O Virginia, whose cobweb fingers trailed

  Among our thorns, jabbering in tongues and fractured

  Semaphore, your madness is a comfort to us now.

  What sense you made of bowler hats and bombing runs,

  The water meadows drown; it will not stand for long

  against the ministry of lies, the soporific song

  we mutter in our darkened rooms, mere lullabies

  before the final sleep.

  I told you not to meddle. Not to worry your poor head.
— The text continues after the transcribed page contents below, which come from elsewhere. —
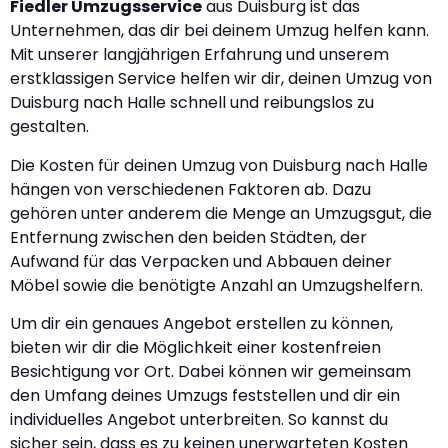
Fiedler Umzugsservice
aus Duisburg ist das
Unternehmen, das dir bei deinem Umzug helfen kann.
Mit unserer langjährigen Erfahrung und unserem
erstklassigen Service helfen wir dir, deinen Umzug von
Duisburg nach Halle schnell und reibungslos zu
gestalten.
Die Kosten für deinen Umzug von Duisburg nach Halle
hängen von verschiedenen Faktoren ab. Dazu
gehören unter anderem die Menge an Umzugsgut, die
Entfernung zwischen den beiden Städten, der
Aufwand für das Verpacken und Abbauen deiner
Möbel sowie die benötigte Anzahl an Umzugshelfern.
Um dir ein genaues Angebot erstellen zu können,
bieten wir dir die Möglichkeit einer kostenfreien
Besichtigung vor Ort. Dabei können wir gemeinsam
den Umfang deines Umzugs feststellen und dir ein
individuelles Angebot unterbreiten. So kannst du
sicher sein, dass es zu keinen unerwarteten Kosten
  I should have held you up as sane

  Before the men, instead.

  Fatuity, indifference; a bitter, soul-deep blight —

  A weariness with war and bombs

  And blackout shades pulled tight.

  And when I paid attention —

  You had slipped off, in the night.

  White clematis, white lavender, anemone and rose

  The lists go on and on, my dear, remorse that barely shows.

  I’ve planted you a garden here, against the pitchy black;

  Pure white, my virginal, my owl; pure white,

  Now just — Come back —

  “It’s an apology,” Jo murmured, “and a farewell. Isn’t it, Peter?”

  “The Family tell me they would like this poem included with the other documents — the notebook, Leonard Woolf’s bound volume, the cigarette papers. Their preference is that these finds remain in England, in an archival setting, and they’re hopeful of consulting, through the Trust, the curators of Monk’s House to reach an equitable solution for all parties concerned.”

  “Excellent,” Marcus managed, with a visible effort at recovery. He tore at the cap of his Montblanc pen. “Just give me the best contact number, won’t you, and I’ll take it from here?”

  “I’ve been empowered to act as broker between The Family, the Trust, and the University of Sussex,” Peter continued inexorably. “The bulk of the Woolf papers are housed at Sussex, you see. The Family is desirous of placing these items with the rest of the Woolf collection, so that scholars” — he inclined his head toward Margaux — “might have the greatest ease of access. They’ve offered the notebook to the University at an exceptionally decent price, and the University is considering the acquisition. Jo Bellamy has agreed to lend her grandfather’s papers for an indefinite period of time.”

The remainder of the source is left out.